Back in April 2015, television personality Kylie Jenner applied to trade mark her first name and full name with the U.S. Patent and Trademark Office (USPTO). The applications covered several registration classes in the USA, including bags, clothing, swimwear and fragrances.
A trade mark is an exclusive right, which enables the owner to stop others from using the mark in the same class of goods/services in which the mark is registered (i.e. clothing or music) and in a way that would be deemed confusing to consumers.
By successfully registering trade marks in these classes, Jenner would obtain the exclusive right to use them and could take legal action against any use of her trade marks by third parties without her consent.

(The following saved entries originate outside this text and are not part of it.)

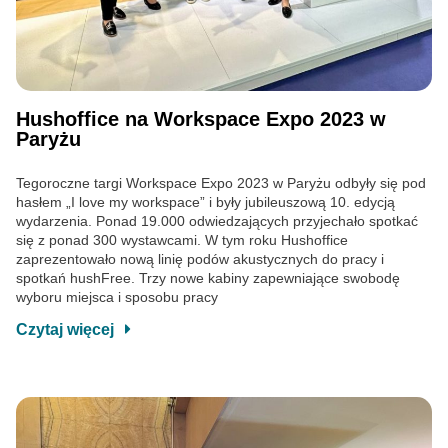
Hushoffice na Workspace Expo 2023 w
Paryżu
Tegoroczne targi Workspace Expo 2023 w Paryżu odbyły się pod
hasłem „I love my workspace” i były jubileuszową 10. edycją
wydarzenia. Ponad 19.000 odwiedzających przyjechało spotkać
się z ponad 300 wystawcami. W tym roku Hushoffice
zaprezentowało nową linię podów akustycznych do pracy i
spotkań hushFree. Trzy nowe kabiny zapewniające swobodę
wyboru miejsca i sposobu pracy
Czytaj więcej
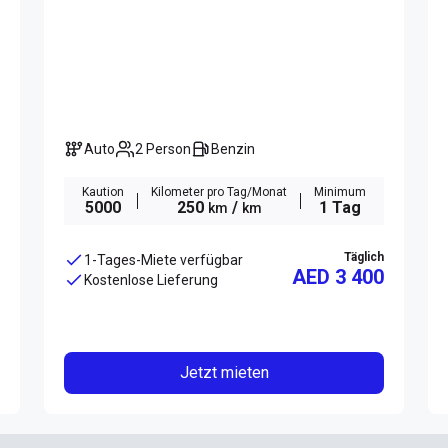
Auto
2 Person
Benzin
Kaution
Kilometer pro Tag/Monat
Minimum
5000
250
/
1 Tag
km
km
Täglich
1-Tages-Miete verfügbar
AED 3 400
Kostenlose Lieferung
Jetzt mieten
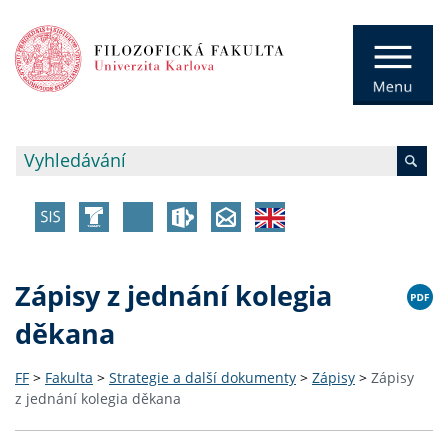
Zápisy z jednání kolegia
děkana
FF
>
Fakulta
>
Strategie a další dokumenty
>
Zápisy
>
Zápisy
z jednání kolegia děkana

An opposition was filed by Australian singer Kylie Minogue in February 2016, who has registered two US trade marks for ‘Kylie’ in classes relating to entertainment and advertising/endorsement services.

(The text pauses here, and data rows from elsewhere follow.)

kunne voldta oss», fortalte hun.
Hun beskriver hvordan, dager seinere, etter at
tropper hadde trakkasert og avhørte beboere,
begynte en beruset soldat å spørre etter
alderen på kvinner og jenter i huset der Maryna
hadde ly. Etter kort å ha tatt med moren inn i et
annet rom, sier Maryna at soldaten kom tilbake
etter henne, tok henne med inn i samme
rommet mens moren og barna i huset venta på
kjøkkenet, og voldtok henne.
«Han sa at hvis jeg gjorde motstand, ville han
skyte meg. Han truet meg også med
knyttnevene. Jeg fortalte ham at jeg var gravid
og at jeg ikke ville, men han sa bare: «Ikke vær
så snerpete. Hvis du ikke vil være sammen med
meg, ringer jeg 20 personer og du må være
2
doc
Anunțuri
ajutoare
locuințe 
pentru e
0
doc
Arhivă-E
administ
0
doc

Minogue’s representatives argued that if the applications were successful, this would cause confusion among consumers and would result in the dilution of Minogue’s well-established brand.
In the opposition, Jenner was referred to as a ‘secondary reality television personality‘ who is a ‘supporting character in the Keeping up with the Kardashians television show and is arguably much better known for her active media presence and her photographic exhibitionism and controversial posts.’ Minogue’s representatives argued that the registration of Jenner’s proposed trade marks would tarnish the distinctiveness and reputation of Minogue’s brand.
Given that the primary purpose of a trade mark is to indicate the origin of goods/services, in order to be successful it must be recognised by the public as being associated with the registering brand. Minogue’s representatives attacked Jenner’s application on the basis that ‘Kylie’ is most commonly associated with Minogue, given her presence in the entertainment industry since 1988. Jenner first appeared in the reality TV series ‘Keeping up with the Kardashians’ in 2007 and is one of the most followed personalities on social media.
In March 2016, the proceedings were put on pause to allow the parties to enter settlement discussions and as of 19 January 2017, Minogue’s opposition was withdrawn. ‘Kylie’ was filed at the USPTO on 6 February 2017 and the application is currently under examination.
The details of the settlement have not been published but it is likely given the value of ‘Kylie’ to both brands, that restrictions on Jenner’s use of the trade marks have been agreed and significant sums of money have been paid to enable the applications to proceed.
This long running battle demonstrates the value placed on the protection offered by trademarks. It also highlights the importance for brands to consider opposing any third party trade mark applications which may dilute and/or damage their established reputation, with a view to preventing its registration or obtaining acceptable settlement terms for use.